■ **What to do**:
Scan the following material for the string "Invite" and copy each line in which it appears.

━━━━━━━━━━━━━━━━━━━━━━━━━━━━━━

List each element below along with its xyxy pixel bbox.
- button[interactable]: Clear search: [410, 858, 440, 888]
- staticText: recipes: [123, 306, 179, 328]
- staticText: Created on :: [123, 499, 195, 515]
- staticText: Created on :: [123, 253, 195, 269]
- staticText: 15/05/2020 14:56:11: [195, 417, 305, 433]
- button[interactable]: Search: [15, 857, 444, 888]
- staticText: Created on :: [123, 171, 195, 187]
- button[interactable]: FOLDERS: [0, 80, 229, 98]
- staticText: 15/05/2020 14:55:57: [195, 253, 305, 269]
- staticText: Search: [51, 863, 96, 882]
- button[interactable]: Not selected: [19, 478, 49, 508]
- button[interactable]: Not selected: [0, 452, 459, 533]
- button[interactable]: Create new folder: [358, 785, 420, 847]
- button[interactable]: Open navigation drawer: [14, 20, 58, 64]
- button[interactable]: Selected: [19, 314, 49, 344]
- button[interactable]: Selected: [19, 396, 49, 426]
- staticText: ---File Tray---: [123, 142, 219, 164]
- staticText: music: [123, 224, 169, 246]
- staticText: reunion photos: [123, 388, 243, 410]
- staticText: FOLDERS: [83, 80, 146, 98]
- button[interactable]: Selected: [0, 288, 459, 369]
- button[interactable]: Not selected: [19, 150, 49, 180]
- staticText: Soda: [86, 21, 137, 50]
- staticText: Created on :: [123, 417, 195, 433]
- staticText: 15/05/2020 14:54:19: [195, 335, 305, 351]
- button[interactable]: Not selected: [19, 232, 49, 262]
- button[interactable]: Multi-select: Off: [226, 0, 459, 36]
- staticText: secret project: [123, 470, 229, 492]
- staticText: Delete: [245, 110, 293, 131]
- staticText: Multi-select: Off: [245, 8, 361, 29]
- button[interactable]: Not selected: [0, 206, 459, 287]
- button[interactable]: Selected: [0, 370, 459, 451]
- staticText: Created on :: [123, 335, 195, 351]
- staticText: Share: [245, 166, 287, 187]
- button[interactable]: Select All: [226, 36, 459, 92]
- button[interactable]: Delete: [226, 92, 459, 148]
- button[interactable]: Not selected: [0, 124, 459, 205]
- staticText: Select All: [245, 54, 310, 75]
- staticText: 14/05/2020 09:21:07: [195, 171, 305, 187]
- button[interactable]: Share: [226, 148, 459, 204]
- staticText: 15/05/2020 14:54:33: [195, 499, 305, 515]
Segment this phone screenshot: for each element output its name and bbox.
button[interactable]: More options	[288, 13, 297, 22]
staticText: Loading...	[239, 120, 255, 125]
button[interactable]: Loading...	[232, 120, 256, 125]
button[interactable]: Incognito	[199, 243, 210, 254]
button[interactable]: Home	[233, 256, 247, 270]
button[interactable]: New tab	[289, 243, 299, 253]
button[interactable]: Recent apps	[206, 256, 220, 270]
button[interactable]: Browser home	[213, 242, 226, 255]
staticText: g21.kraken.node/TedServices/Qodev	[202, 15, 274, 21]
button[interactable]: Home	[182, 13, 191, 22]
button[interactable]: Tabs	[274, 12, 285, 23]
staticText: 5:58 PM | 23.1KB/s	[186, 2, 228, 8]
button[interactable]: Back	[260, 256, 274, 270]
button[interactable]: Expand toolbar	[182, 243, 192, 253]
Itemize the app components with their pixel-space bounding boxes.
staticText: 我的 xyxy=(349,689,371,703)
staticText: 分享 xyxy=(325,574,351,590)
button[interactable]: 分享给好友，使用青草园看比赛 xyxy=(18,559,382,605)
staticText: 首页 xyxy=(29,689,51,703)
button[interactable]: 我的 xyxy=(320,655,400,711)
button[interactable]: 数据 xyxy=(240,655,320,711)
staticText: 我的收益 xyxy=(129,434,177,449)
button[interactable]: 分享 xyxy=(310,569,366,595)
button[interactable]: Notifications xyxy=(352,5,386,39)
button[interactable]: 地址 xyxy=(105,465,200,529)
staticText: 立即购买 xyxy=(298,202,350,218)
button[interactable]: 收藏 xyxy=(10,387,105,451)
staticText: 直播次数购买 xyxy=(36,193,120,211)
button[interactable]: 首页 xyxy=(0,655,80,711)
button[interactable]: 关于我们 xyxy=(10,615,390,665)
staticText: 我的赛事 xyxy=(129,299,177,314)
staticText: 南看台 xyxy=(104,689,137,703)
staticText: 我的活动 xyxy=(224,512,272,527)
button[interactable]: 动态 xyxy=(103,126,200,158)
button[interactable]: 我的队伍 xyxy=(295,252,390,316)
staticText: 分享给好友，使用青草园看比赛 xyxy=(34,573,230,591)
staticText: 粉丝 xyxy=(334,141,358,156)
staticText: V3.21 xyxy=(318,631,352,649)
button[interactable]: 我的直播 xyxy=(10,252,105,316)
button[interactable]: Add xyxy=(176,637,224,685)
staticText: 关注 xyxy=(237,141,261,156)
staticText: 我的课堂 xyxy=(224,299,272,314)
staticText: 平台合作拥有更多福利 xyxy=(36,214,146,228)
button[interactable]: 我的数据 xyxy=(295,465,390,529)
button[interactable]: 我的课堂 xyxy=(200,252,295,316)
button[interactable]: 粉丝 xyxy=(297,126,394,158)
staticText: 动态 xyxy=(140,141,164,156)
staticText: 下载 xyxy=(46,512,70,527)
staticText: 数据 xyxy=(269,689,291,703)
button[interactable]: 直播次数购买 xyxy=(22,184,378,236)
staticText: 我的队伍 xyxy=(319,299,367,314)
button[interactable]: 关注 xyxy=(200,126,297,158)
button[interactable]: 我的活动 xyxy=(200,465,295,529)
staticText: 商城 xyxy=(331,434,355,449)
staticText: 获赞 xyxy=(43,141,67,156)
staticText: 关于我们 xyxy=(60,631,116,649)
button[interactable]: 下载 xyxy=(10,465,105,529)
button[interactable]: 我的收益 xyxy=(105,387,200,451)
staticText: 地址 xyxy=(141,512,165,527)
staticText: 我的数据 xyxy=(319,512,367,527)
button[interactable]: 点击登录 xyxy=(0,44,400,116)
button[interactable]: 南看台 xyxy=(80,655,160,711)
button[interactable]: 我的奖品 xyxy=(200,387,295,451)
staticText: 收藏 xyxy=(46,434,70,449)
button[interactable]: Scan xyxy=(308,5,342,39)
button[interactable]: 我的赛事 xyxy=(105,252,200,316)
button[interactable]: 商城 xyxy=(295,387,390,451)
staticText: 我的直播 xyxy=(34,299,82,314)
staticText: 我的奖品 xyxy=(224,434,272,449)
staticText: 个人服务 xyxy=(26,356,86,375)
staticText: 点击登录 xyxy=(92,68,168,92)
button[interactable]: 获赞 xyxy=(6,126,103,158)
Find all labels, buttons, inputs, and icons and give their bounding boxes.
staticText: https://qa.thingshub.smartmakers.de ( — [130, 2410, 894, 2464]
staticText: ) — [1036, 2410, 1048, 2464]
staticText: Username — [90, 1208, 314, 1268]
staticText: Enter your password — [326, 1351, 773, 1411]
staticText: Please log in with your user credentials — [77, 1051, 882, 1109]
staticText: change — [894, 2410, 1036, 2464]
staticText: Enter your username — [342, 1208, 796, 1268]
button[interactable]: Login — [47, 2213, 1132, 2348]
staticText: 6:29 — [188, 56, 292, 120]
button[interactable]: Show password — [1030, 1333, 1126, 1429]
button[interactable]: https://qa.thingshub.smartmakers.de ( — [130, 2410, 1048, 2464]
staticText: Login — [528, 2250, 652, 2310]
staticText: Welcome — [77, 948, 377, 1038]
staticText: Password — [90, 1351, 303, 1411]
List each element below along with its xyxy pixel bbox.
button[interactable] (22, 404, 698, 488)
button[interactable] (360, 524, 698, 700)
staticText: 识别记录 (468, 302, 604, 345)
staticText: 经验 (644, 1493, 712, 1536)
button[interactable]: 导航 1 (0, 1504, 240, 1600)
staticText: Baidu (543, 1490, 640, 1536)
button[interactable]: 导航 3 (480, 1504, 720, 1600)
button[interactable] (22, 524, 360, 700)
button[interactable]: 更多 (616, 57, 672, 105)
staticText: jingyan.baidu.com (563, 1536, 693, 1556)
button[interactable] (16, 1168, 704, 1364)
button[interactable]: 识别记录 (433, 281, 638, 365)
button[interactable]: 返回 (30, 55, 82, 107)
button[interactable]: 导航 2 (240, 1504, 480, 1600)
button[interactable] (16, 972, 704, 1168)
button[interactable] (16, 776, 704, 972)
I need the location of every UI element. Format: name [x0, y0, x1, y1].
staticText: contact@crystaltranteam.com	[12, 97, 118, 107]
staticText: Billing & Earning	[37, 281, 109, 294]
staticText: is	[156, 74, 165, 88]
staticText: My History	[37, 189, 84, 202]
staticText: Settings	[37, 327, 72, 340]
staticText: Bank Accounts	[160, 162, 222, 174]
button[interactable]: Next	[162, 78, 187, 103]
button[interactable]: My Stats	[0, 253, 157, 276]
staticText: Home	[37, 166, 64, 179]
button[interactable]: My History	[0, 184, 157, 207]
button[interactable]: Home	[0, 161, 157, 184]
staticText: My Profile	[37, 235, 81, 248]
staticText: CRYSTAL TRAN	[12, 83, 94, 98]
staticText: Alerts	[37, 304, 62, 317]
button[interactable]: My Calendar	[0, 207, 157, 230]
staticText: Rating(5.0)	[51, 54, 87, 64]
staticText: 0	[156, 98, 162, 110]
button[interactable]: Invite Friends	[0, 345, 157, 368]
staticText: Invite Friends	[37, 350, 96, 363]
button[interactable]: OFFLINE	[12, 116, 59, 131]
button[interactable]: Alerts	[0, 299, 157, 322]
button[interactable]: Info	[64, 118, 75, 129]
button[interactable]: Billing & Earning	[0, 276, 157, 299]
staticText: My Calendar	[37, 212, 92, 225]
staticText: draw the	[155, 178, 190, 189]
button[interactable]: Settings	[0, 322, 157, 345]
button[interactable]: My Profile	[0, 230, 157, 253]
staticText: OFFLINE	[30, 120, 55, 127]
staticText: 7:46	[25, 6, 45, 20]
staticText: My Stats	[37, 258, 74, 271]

━━━━━━━━━━━━━━━━━━━━━━━━━━━━━━

■ **Solved exercise**:
button[interactable]: Invite Friends	[0, 345, 157, 368]
staticText: Invite Friends	[37, 350, 96, 363]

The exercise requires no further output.